Fibonacci Sequence - Anatomy of recursion and space complexity analysis

 

Let's try to analyze the space complexity of recursive implementation of Fibonacci sequence.

To understand and analyze the memory consumption, we need to understand how recursive program executes in the memory.

 

 

On the right, it is computers memory and these partitions in the memory are basically some units in which the memory is divided.

 

When a method is executing, it is currently in the memory.

So, all the local variables and the information about the method is already in the memory.

 

 

When this main method makes a call to another method F(5), computer saves the current state of execution of this particular method. It pauses main method and go ahead to calculate F(5).

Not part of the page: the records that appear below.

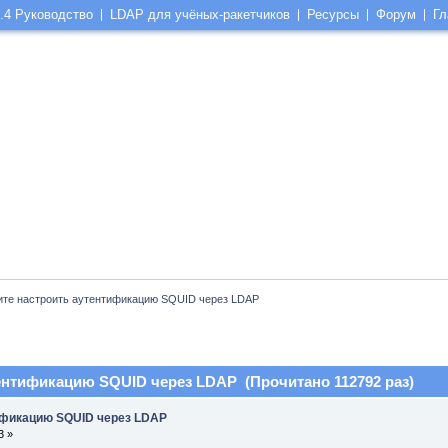
.4 Руководство
LDAP для учёных-ракетчиков
Ресурсы
Форум
Гл
ите настроить аутентификацию SQUID через LDAP
ентификацию SQUID через LDAP (Прочитано 112792 раз)
ификацию SQUID через LDAP
3 »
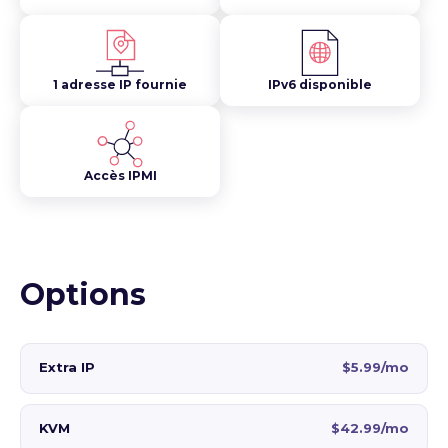
1 adresse IP fournie
IPv6 disponible
Accès IPMI
Options
Extra IP
$5.99/mo
KVM
$42.99/mo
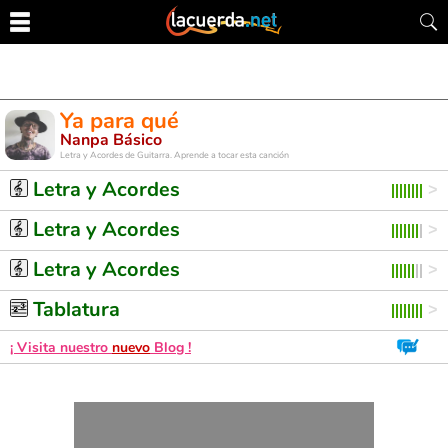
Ya para qué
Nanpa Básico
Letra y Acordes de Guitarra. Aprende a tocar esta canción
Letra y Acordes
Letra y Acordes
Letra y Acordes
Tablatura
¡ Visita nuestro
nuevo
Blog !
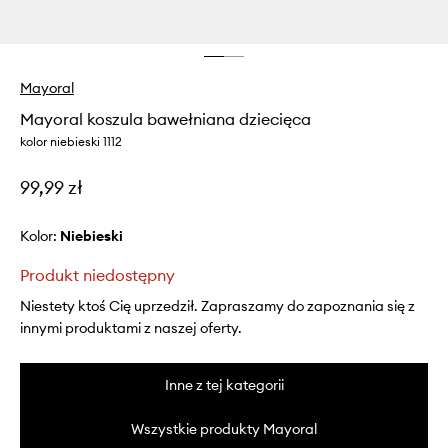
Mayoral
Mayoral koszula bawełniana dziecięca
kolor niebieski 1112
99,99 zł
Kolor:
niebieski
Produkt niedostępny
Niestety ktoś Cię uprzedził. Zapraszamy do zapoznania się z
innymi produktami z naszej oferty.
Inne z tej kategorii
Wszystkie produkty Mayoral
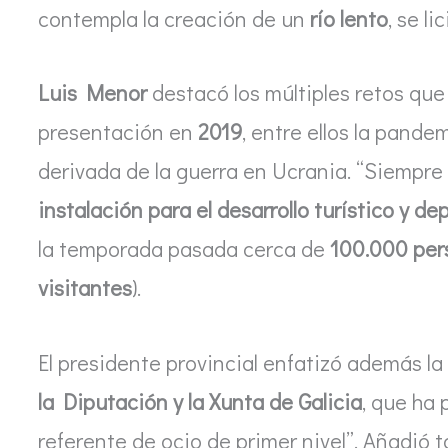
contempla la creación de un
río lento
, se l
Luis Menor
destacó los múltiples retos qu
presentación en
2019
, entre ellos la pande
derivada de la guerra en Ucrania. “Siempre 
instalación para el desarrollo turístico y d
la temporada pasada cerca de
100.000 per
visitantes
).
El presidente provincial enfatizó además la
la Diputación y la Xunta de Galicia
, que ha 
referente de ocio de primer nivel”. Añadió 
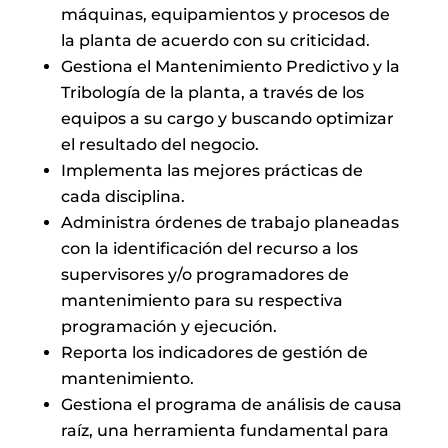
máquinas, equipamientos y procesos de
la planta de acuerdo con su criticidad.
Gestiona el Mantenimiento Predictivo y la
Tribología de la planta, a través de los
equipos a su cargo y buscando optimizar
el resultado del negocio.
Implementa las mejores prácticas de
cada disciplina.
Administra órdenes de trabajo planeadas
con la identificación del recurso a los
supervisores y/o programadores de
mantenimiento para su respectiva
programación y ejecución.
Reporta los indicadores de gestión de
mantenimiento.
Gestiona el programa de análisis de causa
raíz, una herramienta fundamental para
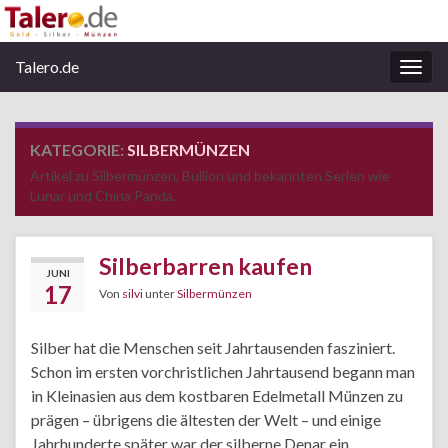
Talero.de
Navi
umsc
KATEGORIE:
SILBERMÜNZEN
Artikel zu Silbermünzen, Bullion und bekannten Serien wie
Lunar und China Panda.
Silberbarren kaufen
JUNI
17
Von
silvi
unter
Silbermünzen
Silber hat die Menschen seit Jahrtausenden fasziniert.
Schon im ersten vorchristlichen Jahrtausend begann man
in Kleinasien aus dem kostbaren Edelmetall Münzen zu
prägen – übrigens die ältesten der Welt – und einige
Jahrhunderte später war der silberne Denar ein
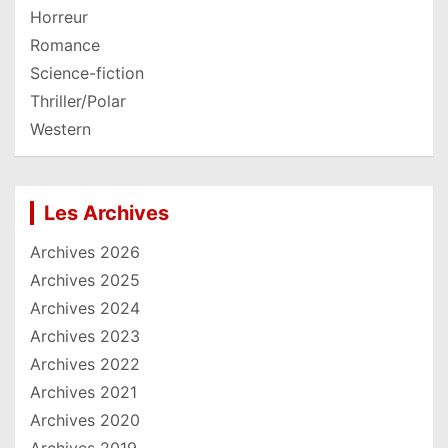
Horreur
Romance
Science-fiction
Thriller/Polar
Western
Les Archives
Archives 2026
Archives 2025
Archives 2024
Archives 2023
Archives 2022
Archives 2021
Archives 2020
Archives 2019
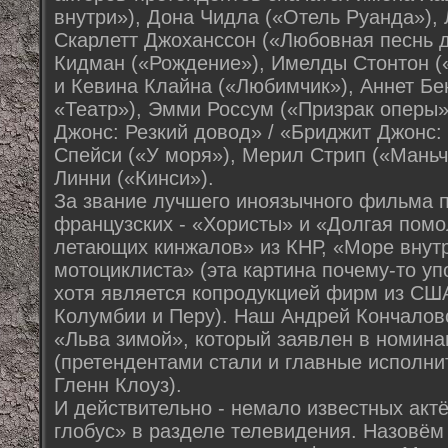
внутри»), Дона Чидла («Отель Руанда»), 
Скарлетт Джоханссон («Любовная песнь д
Кидман («Рождение»), Имелды Стонтон (
и Кевина Клайна («Любимчик»), Аннет Бе
«Театр»), Эмми Россум («Призрак оперы»
Джонс: Резкий довод» / «Бриджит Джонс: 
Спейси («У моря»), Мерил Стрип («Маньч
Линни («Кинси»).
За звание лучшего иноязычного фильма 
французских - «Хористы» и «Долгая помо
летающих кинжалов» из КНР, «Море внут
мотоциклиста» (эта картина почему-то уп
хотя является копродукцией фирм из США
Колумбии и Перу). Наш Андрей Кончалов
«Льва зимой», который заявлен в номина
(претендентами стали и главные исполни
Гленн Клоуз).
И действительно - немало известных акт
глобус» в разделе телевидения. Назовём 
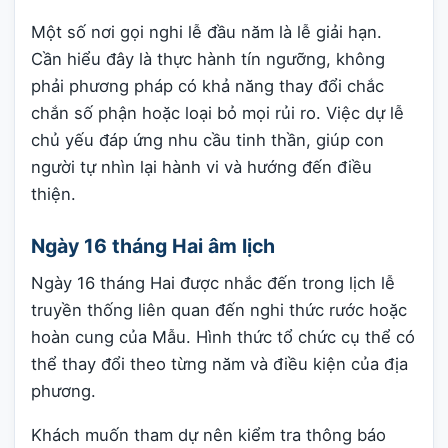
Một số nơi gọi nghi lễ đầu năm là lễ giải hạn.
Cần hiểu đây là thực hành tín ngưỡng, không
phải phương pháp có khả năng thay đổi chắc
chắn số phận hoặc loại bỏ mọi rủi ro. Việc dự lễ
chủ yếu đáp ứng nhu cầu tinh thần, giúp con
người tự nhìn lại hành vi và hướng đến điều
thiện.
Ngày 16 tháng Hai âm lịch
Ngày 16 tháng Hai được nhắc đến trong lịch lễ
truyền thống liên quan đến nghi thức rước hoặc
hoàn cung của Mẫu. Hình thức tổ chức cụ thể có
thể thay đổi theo từng năm và điều kiện của địa
phương.
Khách muốn tham dự nên kiểm tra thông báo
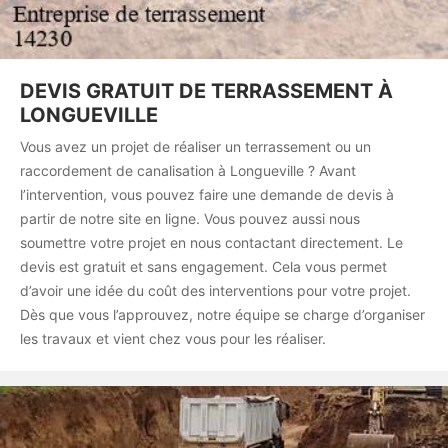
DEVIS GRATUIT DE TERRASSEMENT À
LONGUEVILLE
Vous avez un projet de réaliser un terrassement ou un
raccordement de canalisation à Longueville ? Avant
l’intervention, vous pouvez faire une demande de devis à
partir de notre site en ligne. Vous pouvez aussi nous
soumettre votre projet en nous contactant directement. Le
devis est gratuit et sans engagement. Cela vous permet
d’avoir une idée du coût des interventions pour votre projet.
Dès que vous l’approuvez, notre équipe se charge d’organiser
les travaux et vient chez vous pour les réaliser.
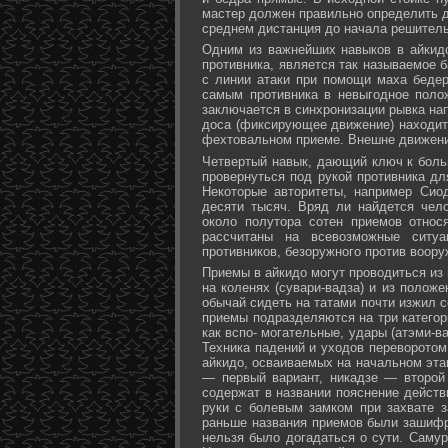
мастер должен правильно определить д
среднем дистанция до начала решитель
Одним из важнейших навыков в айкидо
противника, является так называемое б
с линии атаки при помощи маха бедер 
самым противника в невыгодное поло
заключается в синхронизации рывка на
доса (фиксирующее движение) находит 
фехтовальном приеме. Внешне движени
Четвертый навык, дающий ключ к больш
провернуться под рукой противника дл
Некоторые авторитеты, например Сио
десяти тысяч. Вряд ли найдется чел
около полутора сотен приемов относ
рассчитаны на всевозможные ситуа
противников, безоружного против воору
Приемы в айкидо могут проводиться из 
на коленях (сувари-вадза) и из положе
обычай сидеть на татами почти изжил с
приемы подразделяются на три категори
как вспо- могательные, удары (атэми-в
Техника падений и уходов переворотом
айкидо, осваиваемых на начальном эта
— первый вариант, никадзе — второй
содержат в названии пояснение действи
руки с болевым замком при захвате за
раньше названия приемов были зашифр
нельзя было догадаться о сути. Самур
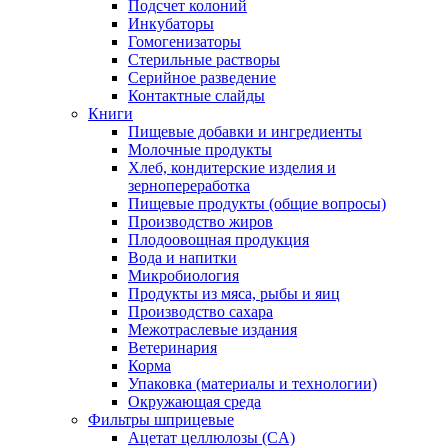
Подсчет колоний
Инкубаторы
Гомогенизаторы
Стерильные растворы
Серийное разведение
Контактные слайды
Книги
Пищевые добавки и ингредиенты
Молочные продукты
Хлеб, кондитерские изделия и
зернопереработка
Пищевые продукты (общие вопросы)
Производство жиров
Плодоовощная продукция
Вода и напитки
Микробиология
Продукты из мяса, рыбы и яиц
Производство сахара
Межотраслевые издания
Ветеринария
Корма
Упаковка (материалы и технологии)
Окружающая среда
Фильтры шприцевые
Ацетат целлюлозы (CA)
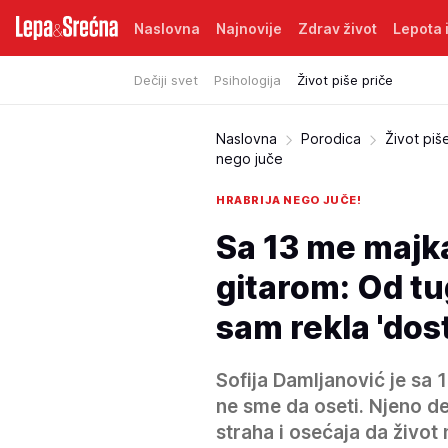
Naslovna
Najnovije
Zdrav život
Lepota i
Dečiji svet
Psihologija
Život piše priče
Naslovna
Porodica
Život piš
nego juče
HRABRIJA NEGO JUČE!
Sa 13 me majka
gitarom: Od tu
sam rekla 'dos
Sofija Damljanović je sa 
ne sme da oseti. Njeno de
straha i osećaja da živo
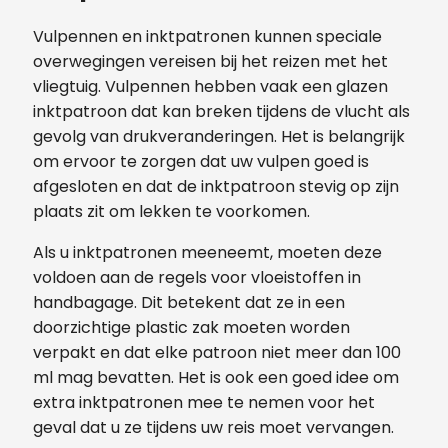
Vulpennen en inktpatronen kunnen speciale
overwegingen vereisen bij het reizen met het
vliegtuig. Vulpennen hebben vaak een glazen
inktpatroon dat kan breken tijdens de vlucht als
gevolg van drukveranderingen. Het is belangrijk
om ervoor te zorgen dat uw vulpen goed is
afgesloten en dat de inktpatroon stevig op zijn
plaats zit om lekken te voorkomen.
Als u inktpatronen meeneemt, moeten deze
voldoen aan de regels voor vloeistoffen in
handbagage. Dit betekent dat ze in een
doorzichtige plastic zak moeten worden
verpakt en dat elke patroon niet meer dan 100
ml mag bevatten. Het is ook een goed idee om
extra inktpatronen mee te nemen voor het
geval dat u ze tijdens uw reis moet vervangen.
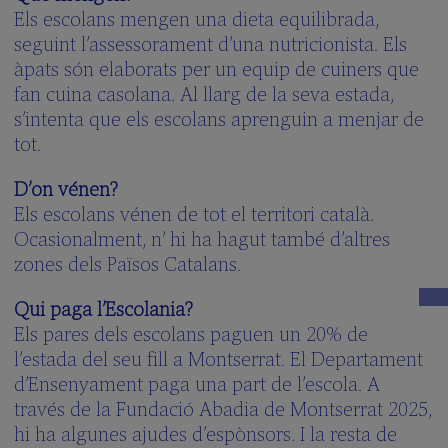
Els escolans mengen una dieta equilibrada,
seguint l’assessorament d’una nutricionista. Els
àpats són elaborats per un equip de cuiners que
fan cuina casolana. Al llarg de la seva estada,
s’intenta que els escolans aprenguin a menjar de
tot.
D’on vénen?
Els escolans vénen de tot el territori català.
Ocasionalment, n’ hi ha hagut també d’altres
zones dels Països Catalans.
Qui paga l’Escolania?
Els pares dels escolans paguen un 20% de
l’estada del seu fill a Montserrat. El Departament
d’Ensenyament paga una part de l’escola. A
través de la Fundació Abadia de Montserrat 2025,
hi ha algunes ajudes d’espònsors. I la resta de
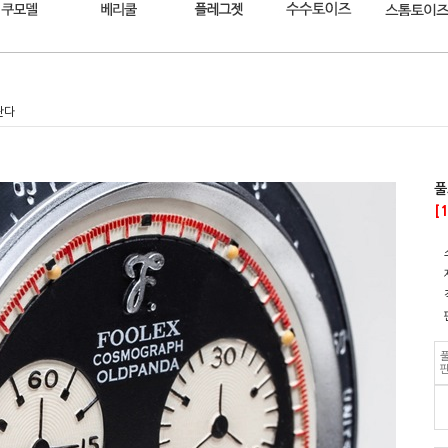
판다
풀
[
풀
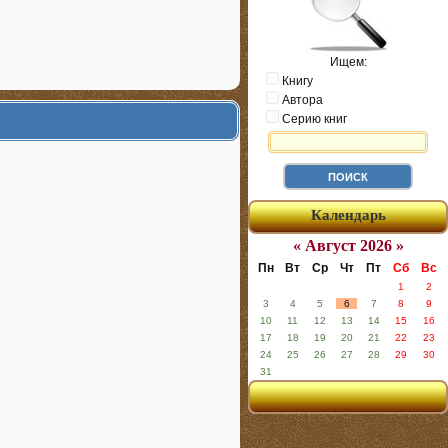
Ищем:
Книгу
Автора
Серию книг
Календарь
« Август 2026 »
Пн
Вт
Ср
Чт
Пт
Сб
Вс
1
2
3
4
5
6
7
8
9
10
11
12
13
14
15
16
17
18
19
20
21
22
23
24
25
26
27
28
29
30
31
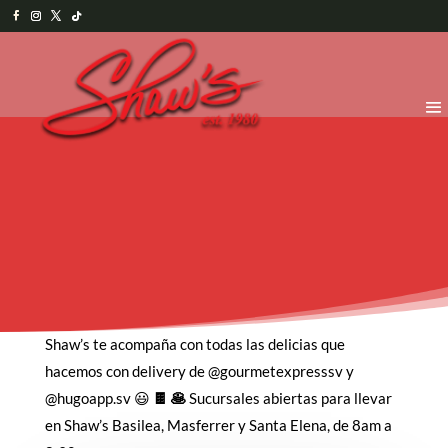
Shaw’s te acompaña con todas las delicias que
hacemos con delivery de @gourmetexpresssv y
@hugoapp.sv 😃
🍫 🥞
Sucursales abiertas para llevar
en Shaw’s Basilea, Masferrer y Santa Elena, de 8am a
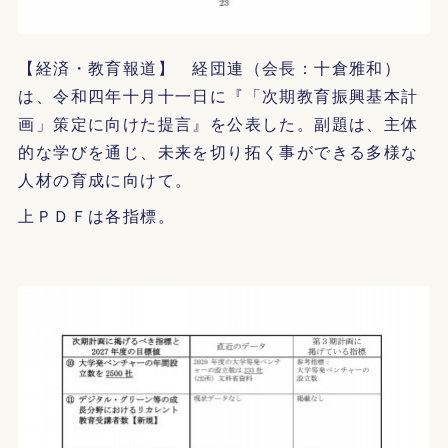
【経済・教育報道】 経団連（会長：十倉雅和）
は、令和四年十月十一日に『「次期教育振興基本計
画」策定に向けた提言』を公表した。副題は、主体
的な学びを通じ、未来を切り拓く事ができる多様な
人材の育成に向けて。
上ＰＤＦは各指標。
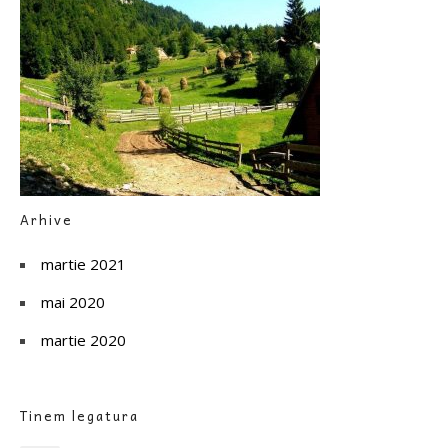
Arhive
martie 2021
mai 2020
martie 2020
Tinem legatura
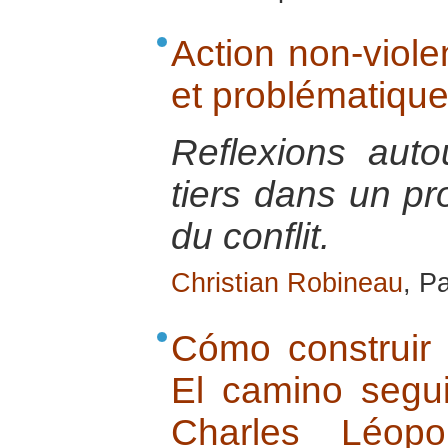
Action non-violen
et problématique
Reflexions auto
tiers dans un pr
du conflit.
Christian Robineau
, P
Cómo construir 
El camino segu
Charles Léop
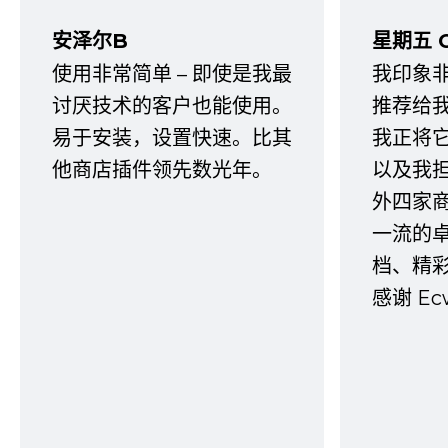
安泽尔B
星期五 
使用非常简单 – 即使是我最
我印象
讨厌技术的客户也能使用。
推荐给
易于安装，设置快速。比其
我正将
他商店插件领先数光年。
以及我
外四家
一流的
档、精
感谢 E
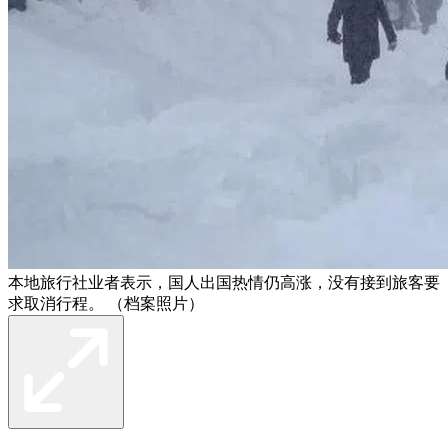
本地旅行社业者表示，国人出国热情仍高涨，没有接到旅客要
求取消行程。 （档案照片）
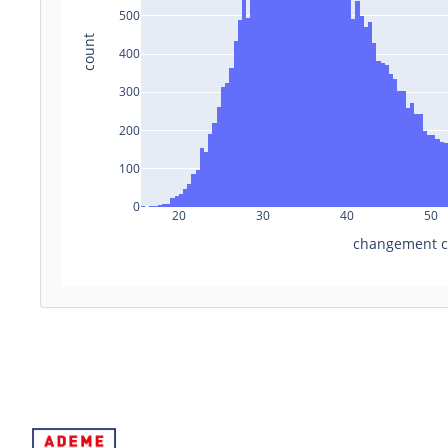
500
count
400
300
200
100
0
20
30
40
50
changement cl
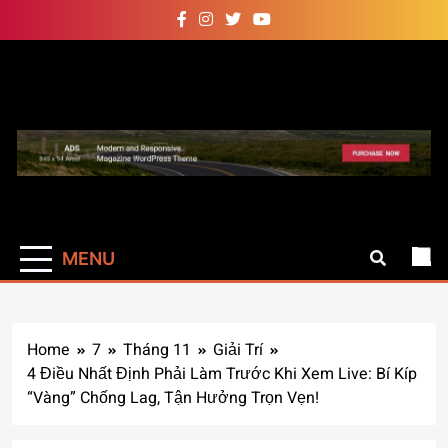
Skip
to
content
Auto Pro
Giúp web site bạn mạnh mẽ
hơn
MENU
Home
7
Tháng 11
Giải Trí
4 Điều Nhất Định Phải Làm Trước Khi Xem Live: Bí Kíp
“Vàng” Chống Lag, Tận Hưởng Trọn Vẹn!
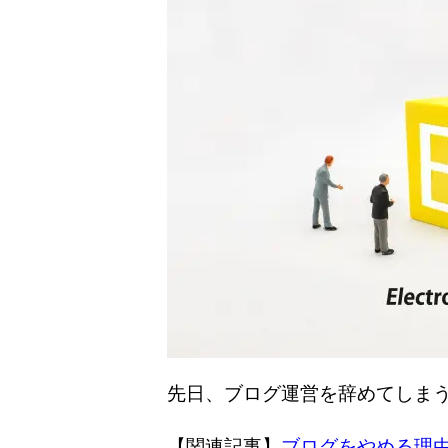
先日、ブログ運営を辞めてしま
【関連記事】
ブログをやめる理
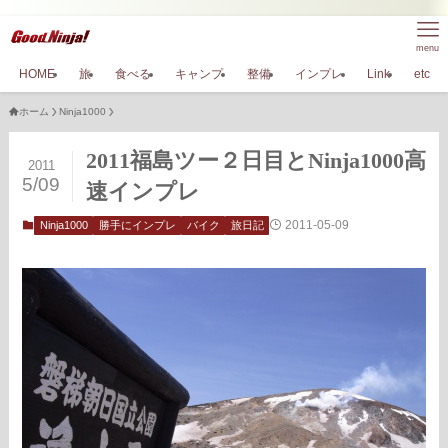
menu
HOME
旅
食べる
キャンプ
整備
インプレ
Link
etc
ホーム
Ninja1000
2011福島ツー２日目とNinja1000高
2011
5/09
速インプレ
2011-05-09
Ninja1000
勝手にインプレ
バイク
旅日記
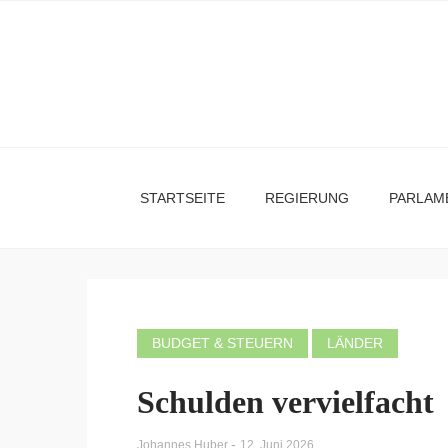
STARTSEITE
REGIERUNG
PARLAM
BUDGET & STEUERN
LÄNDER
Schulden vervielfacht
-
Johannes Huber
12. Juni 2026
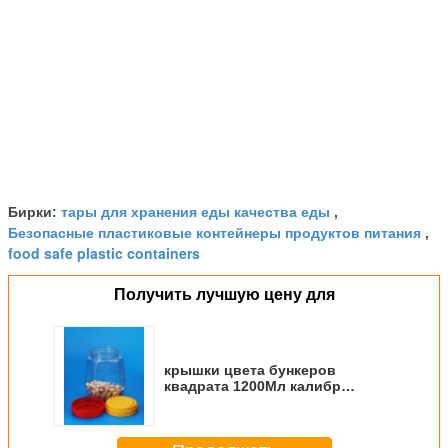
тары для хранения еды качества еды
Бирки:
,
Безопасные пластиковые контейнеры продуктов питания
,
food safe plastic containers
Получить лучшую цену для
крышки цвета бункеров
квадрата 1200Мл калибр
бактерий 85ММ пластиковой
изготовленной на заказ анти-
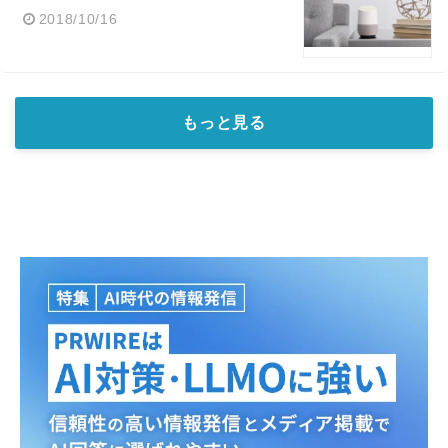
2018/10/16
もっと見る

Now, F(5) is executing and then F(5) makes a call to F(4), which is recursive call.

Next, F(4) is executing and the computer has saved the state of F(5) as well.

Keep going on until F(1), and F(1) will not make any further function call, or recursive call, but simply return 1.

 

 

Now, F(1) has finished and it also gets popped from the memory and computer goes back to F(2).

F(2) at this stage makes another call to F(0), which simply returns 0 and finishes.

F(2) adds up these two values 1 and 0 and returns the sum 2 to F(3).

 

When F(5) sums up the two values, it returns to the main method which is its caller.

 

 

Now, the space consumed by this particular recursion was the memory that it consumed in the function call stack and the maximum growth of this call stack due to this particular recursion was when we were at the bottom-most node.

When F(1) was executing then all these states of F(5), F(4), F(3), F(2) were saved in the memory.

5 units of space were consumed in the memory and the call stack did not grow any larger than this.

The maximum space consumed by a recursive program is propotional to the maximum depth of this recursion tree. 

And the maximum depth of recursion tree is defined as the length of the longest path in the tree.

 

 

So if F(5) is Level0 in the tree and go down by one arrow, then F(4) is Level1, F(3) is Level2, F(2) is Level3, finally F(1) is Level4. 

The maximum depth in this case is the path from Level0 to Level4, which is 4 units, and the number of function calls is 5 so the maximum memory consumed is 5 units.

 

If we would have called the function Fib(n) then the maximum depth of the recursion tree would have been n-1 units, and the maximum space taken would have been n units.

 

In this case space or memory consumption is proportional to n and we can also say that this is O(n) in terms of space complexity.